PAR., ???? I think I want a 2 or 4 bulb fixture. I got fish in the tank


----------



## barbarossa4122

vinman said:


> I'm suspecting too little vacuuming, not enough co2, other nutrient imbalances. You hit that on the head.
> 
> How do I make my own Fluorish Excel please. I was hoping there was some type of fish or shrimp that would eat it


You can use Metricide 14. I dose it undiluted about the same dose as Excel. (5ml/55g)


----------



## niko

So let me set this straight:

The original question is "How do I kill BBA?". We are now discussing what light bulbs and chemicals will kill BBA.

I'm not going to start talking about filtration again. But I hope everybody sees my point - if the basics are not right discussing everything else is pretty funny.

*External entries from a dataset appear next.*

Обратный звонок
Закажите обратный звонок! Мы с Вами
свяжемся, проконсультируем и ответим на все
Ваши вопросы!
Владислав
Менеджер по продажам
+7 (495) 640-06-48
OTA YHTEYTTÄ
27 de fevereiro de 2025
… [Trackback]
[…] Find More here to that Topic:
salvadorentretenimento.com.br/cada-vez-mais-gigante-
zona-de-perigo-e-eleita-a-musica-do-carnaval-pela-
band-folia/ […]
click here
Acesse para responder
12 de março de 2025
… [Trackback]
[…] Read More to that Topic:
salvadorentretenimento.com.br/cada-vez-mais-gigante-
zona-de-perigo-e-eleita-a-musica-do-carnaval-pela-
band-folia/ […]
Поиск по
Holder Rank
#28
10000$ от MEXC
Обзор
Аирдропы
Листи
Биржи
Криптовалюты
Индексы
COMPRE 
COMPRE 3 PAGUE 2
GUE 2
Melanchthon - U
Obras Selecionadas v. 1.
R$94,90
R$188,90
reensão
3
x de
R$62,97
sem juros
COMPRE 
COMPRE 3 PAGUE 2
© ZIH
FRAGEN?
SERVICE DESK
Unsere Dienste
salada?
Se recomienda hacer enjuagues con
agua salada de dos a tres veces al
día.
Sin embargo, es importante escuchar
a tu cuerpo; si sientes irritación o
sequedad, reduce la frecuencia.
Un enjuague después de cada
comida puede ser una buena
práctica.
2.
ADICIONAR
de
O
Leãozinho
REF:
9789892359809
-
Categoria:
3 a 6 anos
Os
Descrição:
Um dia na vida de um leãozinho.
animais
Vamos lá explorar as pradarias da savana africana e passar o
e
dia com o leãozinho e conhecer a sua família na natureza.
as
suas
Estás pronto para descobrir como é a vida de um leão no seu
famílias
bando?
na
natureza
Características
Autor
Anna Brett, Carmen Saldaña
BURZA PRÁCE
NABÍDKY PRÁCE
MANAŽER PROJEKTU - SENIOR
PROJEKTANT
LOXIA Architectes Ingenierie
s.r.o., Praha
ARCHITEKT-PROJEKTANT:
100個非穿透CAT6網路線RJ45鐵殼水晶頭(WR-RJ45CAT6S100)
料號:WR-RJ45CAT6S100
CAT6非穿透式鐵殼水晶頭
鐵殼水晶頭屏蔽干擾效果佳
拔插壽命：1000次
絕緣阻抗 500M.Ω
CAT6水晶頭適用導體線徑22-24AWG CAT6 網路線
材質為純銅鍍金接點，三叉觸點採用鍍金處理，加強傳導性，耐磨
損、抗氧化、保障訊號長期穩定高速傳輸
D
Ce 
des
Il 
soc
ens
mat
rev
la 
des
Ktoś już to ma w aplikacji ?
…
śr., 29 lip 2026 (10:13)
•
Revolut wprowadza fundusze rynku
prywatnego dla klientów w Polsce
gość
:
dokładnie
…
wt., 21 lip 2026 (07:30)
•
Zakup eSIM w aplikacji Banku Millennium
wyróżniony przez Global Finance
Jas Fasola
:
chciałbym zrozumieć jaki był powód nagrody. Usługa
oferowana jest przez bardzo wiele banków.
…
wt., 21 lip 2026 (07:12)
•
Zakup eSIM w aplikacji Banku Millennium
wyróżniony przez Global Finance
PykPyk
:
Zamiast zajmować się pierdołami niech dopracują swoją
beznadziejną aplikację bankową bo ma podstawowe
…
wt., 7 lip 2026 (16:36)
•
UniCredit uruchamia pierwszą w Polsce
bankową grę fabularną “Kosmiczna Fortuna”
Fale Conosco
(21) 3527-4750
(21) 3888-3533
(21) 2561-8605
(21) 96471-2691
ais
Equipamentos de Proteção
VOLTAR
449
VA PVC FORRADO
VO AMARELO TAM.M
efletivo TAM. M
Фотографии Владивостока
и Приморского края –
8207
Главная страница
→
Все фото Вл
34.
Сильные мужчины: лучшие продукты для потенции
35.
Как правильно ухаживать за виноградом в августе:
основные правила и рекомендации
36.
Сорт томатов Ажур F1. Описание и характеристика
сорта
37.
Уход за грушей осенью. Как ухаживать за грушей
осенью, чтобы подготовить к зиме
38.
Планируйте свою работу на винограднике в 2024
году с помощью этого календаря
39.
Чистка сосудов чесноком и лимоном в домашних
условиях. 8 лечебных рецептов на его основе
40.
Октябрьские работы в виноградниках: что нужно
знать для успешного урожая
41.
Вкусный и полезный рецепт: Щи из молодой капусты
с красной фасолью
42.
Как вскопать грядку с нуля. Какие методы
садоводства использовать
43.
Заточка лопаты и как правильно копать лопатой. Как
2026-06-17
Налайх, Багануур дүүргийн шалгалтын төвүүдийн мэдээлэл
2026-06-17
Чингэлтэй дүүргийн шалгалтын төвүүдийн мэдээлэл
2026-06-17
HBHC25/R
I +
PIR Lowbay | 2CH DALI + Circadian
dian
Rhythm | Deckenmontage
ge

I wonder what light bulbs and chemicals Amano uses to kill BBA.



--Nikolay


----------



## bosmahe1

vinman said:


> OK I'm lost you got to break it down in baby terms for me'
> 
> PAR., ???? I think I want a 2 or 4 bulb fixture. I got fish in the tank


http://en.wikipedia.org/wiki/Photosynthetically_active_radiation

If you get a 4 bulb T5HO fixture, I would strongly advise against running 4 bulbs at a time. It is generally considered difficult to keep algae at bay.


----------



## vinman

Ok I will try a double bulb fixture when I get the money now I like to know what T8 was used in the tank that killed the BBA. I do 60 to 80% water changes once to twice a week.


----------



## niko

The T8 bulbs that were used over the magical BBA killing aquarium where the cheapest 6500 Kelvin tubes you can find at Home Depot. Two for like $7. General Electric makes them.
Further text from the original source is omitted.